Shadow Puppets Enact David Brooks' 'The Social Animal'

Yesterday we posted "Food Rules," the Michael Pollan-inspired entrant in a film contest hosted by the Royal Society for the encouragement of the Arts. In answer to the competition's requirement to enact an RSA-hosted talk through film, the stop-motion short used food to act out an excerpt from Pollan's book, "Food Rules," which doubled as Pollan's the keynote speech at a 2010 RSA event.

Today, we can't get enough of another competitor making use of popular source material -- Korok Chatterjee's visualization of an excerpt from David Brooks' 2011 book "The Social Animal." Just as "Food Rules" aptly used food to illustrate Pollan's points on sustainable farming, Chatterjee found an ideal medium for Brooks' musings on the unconscious, or as Carl Jung would have it, "the shadow aspect." Using one of those conjoined wooden figurines that everyone's seen but no one seems to actually own, a spotlight and some creative puppeteering, Chatterjee gives life to Brooks' description of the unconscious as both a dunce and a secret genius. Since our early days casting alligators on the wall, we've never doubted the informative potential of shadow puppetry: now we finally have proof!

WATCH:

We've posted the Brooks' excerpt below.
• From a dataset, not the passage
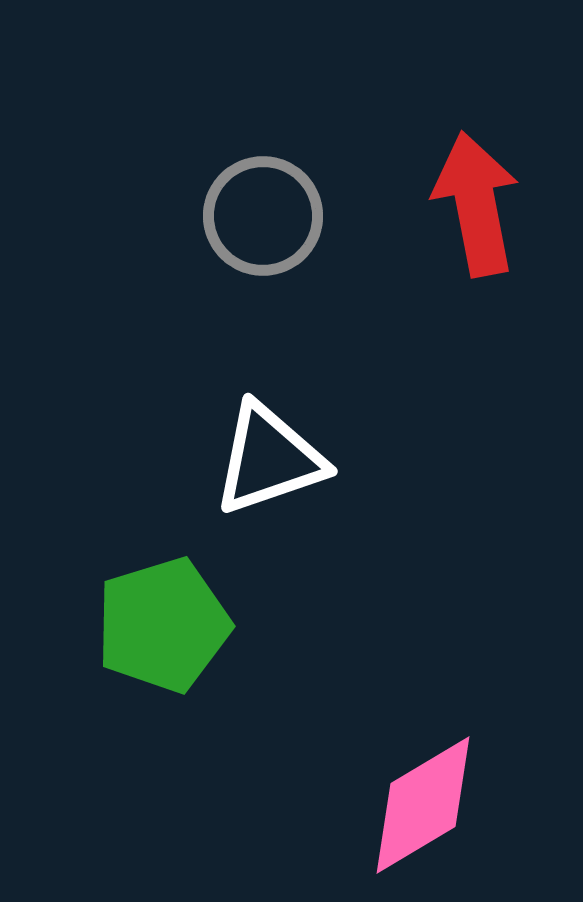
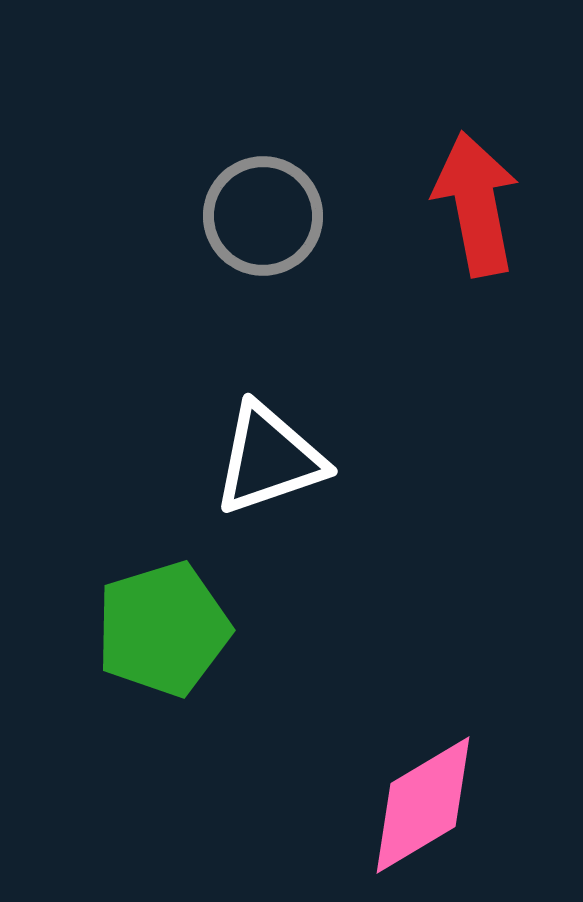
green pentagon: moved 4 px down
Head over to the RSA site to view and vote on all the entrants:

"I believe we’re in the middle of this tremendous revolution in understanding who we are, deep down inside. And I think a lot of this research in all these different fields coheres around three foundational principles. And the first foundational principle is that most of our thinking is below conscious awareness, it’s unconscious. And that the conscious mind does maybe 2% of our cognition. But one of the things we’re finding is that the unconscious is actually quite intelligent. That when Freud thought of his conception of the unconscious, it was a tangled web of erotic urges, but really the diversity of unconscious processes are really different systems to understand the world. And sometimes those systems are very dumb, they’re pretty bad at math, but sometimes they’re very smart in helping you detect unconscious patterns in the world, helping you do a conversation, helping you if you’re an academic to work on a problem, and then suddenly the solution to that problem will bubble up from your unconscious and you’ll have a eureka moment."